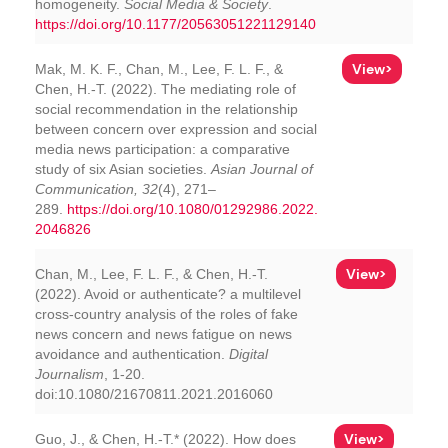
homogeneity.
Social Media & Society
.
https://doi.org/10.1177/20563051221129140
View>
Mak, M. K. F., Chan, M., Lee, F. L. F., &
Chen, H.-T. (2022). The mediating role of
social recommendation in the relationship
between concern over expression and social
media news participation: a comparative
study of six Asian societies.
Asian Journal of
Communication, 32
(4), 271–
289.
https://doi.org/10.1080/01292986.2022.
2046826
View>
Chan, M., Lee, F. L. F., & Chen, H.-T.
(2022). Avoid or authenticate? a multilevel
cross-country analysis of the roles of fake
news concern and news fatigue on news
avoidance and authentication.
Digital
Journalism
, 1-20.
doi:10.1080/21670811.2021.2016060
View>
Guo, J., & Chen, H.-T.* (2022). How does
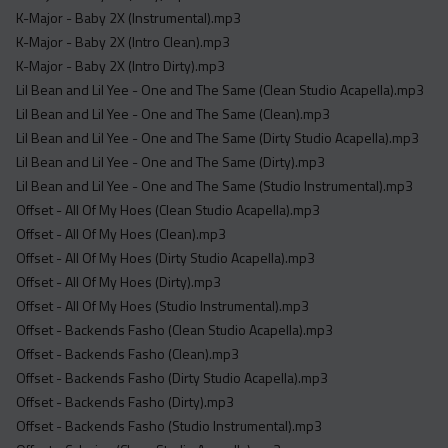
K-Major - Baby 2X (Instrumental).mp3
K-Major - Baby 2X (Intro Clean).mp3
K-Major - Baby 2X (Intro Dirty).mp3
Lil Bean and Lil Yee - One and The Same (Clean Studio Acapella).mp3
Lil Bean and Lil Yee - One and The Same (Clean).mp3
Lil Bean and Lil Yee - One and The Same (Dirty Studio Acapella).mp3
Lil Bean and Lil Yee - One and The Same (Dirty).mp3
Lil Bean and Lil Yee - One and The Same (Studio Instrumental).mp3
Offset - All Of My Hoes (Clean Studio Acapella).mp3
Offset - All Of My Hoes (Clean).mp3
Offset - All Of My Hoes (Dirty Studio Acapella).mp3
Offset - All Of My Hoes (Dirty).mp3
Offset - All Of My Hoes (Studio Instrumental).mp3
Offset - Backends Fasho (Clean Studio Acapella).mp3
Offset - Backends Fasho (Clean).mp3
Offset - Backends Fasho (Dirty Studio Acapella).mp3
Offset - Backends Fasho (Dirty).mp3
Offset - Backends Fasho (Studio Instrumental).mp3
++++
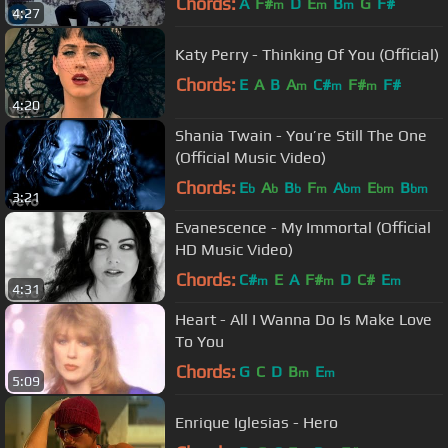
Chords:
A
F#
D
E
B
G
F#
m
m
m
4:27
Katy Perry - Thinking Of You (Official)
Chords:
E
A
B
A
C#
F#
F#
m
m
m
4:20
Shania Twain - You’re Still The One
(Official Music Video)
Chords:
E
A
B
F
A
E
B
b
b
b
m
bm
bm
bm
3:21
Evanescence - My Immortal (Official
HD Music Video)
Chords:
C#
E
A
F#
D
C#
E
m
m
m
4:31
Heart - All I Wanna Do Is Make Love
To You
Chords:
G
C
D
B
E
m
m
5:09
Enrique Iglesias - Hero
++++
§ Instructions to follow
Look above for the line containing "homogeneity.", then copy exactly from it through the line containing "Offset - Backends Fasho (Studio", keeping both and leaving out pictures. Add nothing else.

§ Response to the task
homogeneity.
Social Media & Society
.
https://doi.org/10.1177/20563051221129140
View>
Mak, M. K. F., Chan, M., Lee, F. L. F., &
Chen, H.-T. (2022). The mediating role of
social recommendation in the relationship
between concern over expression and social
media news participation: a comparative
study of six Asian societies.
Asian Journal of
Communication, 32
(4), 271–
289.
https://doi.org/10.1080/01292986.2022.
2046826
View>
Chan, M., Lee, F. L. F., & Chen, H.-T.
(2022). Avoid or authenticate? a multilevel
cross-country analysis of the roles of fake
news concern and news fatigue on news
avoidance and authentication.
Digital
Journalism
, 1-20.
doi:10.1080/21670811.2021.2016060
View>
Guo, J., & Chen, H.-T.* (2022). How does
K-Major - Baby 2X (Instrumental).mp3
K-Major - Baby 2X (Intro Clean).mp3
K-Major - Baby 2X (Intro Dirty).mp3
Lil Bean and Lil Yee - One and The Same (Clean Studio Acapella).mp3
Lil Bean and Lil Yee - One and The Same (Clean).mp3
Lil Bean and Lil Yee - One and The Same (Dirty Studio Acapella).mp3
Lil Bean and Lil Yee - One and The Same (Dirty).mp3
Lil Bean and Lil Yee - One and The Same (Studio Instrumental).mp3
Offset - All Of My Hoes (Clean Studio Acapella).mp3
Offset - All Of My Hoes (Clean).mp3
Offset - All Of My Hoes (Dirty Studio Acapella).mp3
Offset - All Of My Hoes (Dirty).mp3
Offset - All Of My Hoes (Studio Instrumental).mp3
Offset - Backends Fasho (Clean Studio Acapella).mp3
Offset - Backends Fasho (Clean).mp3
Offset - Backends Fasho (Dirty Studio Acapella).mp3
Offset - Backends Fasho (Dirty).mp3
Offset - Backends Fasho (Studio Instrumental).mp3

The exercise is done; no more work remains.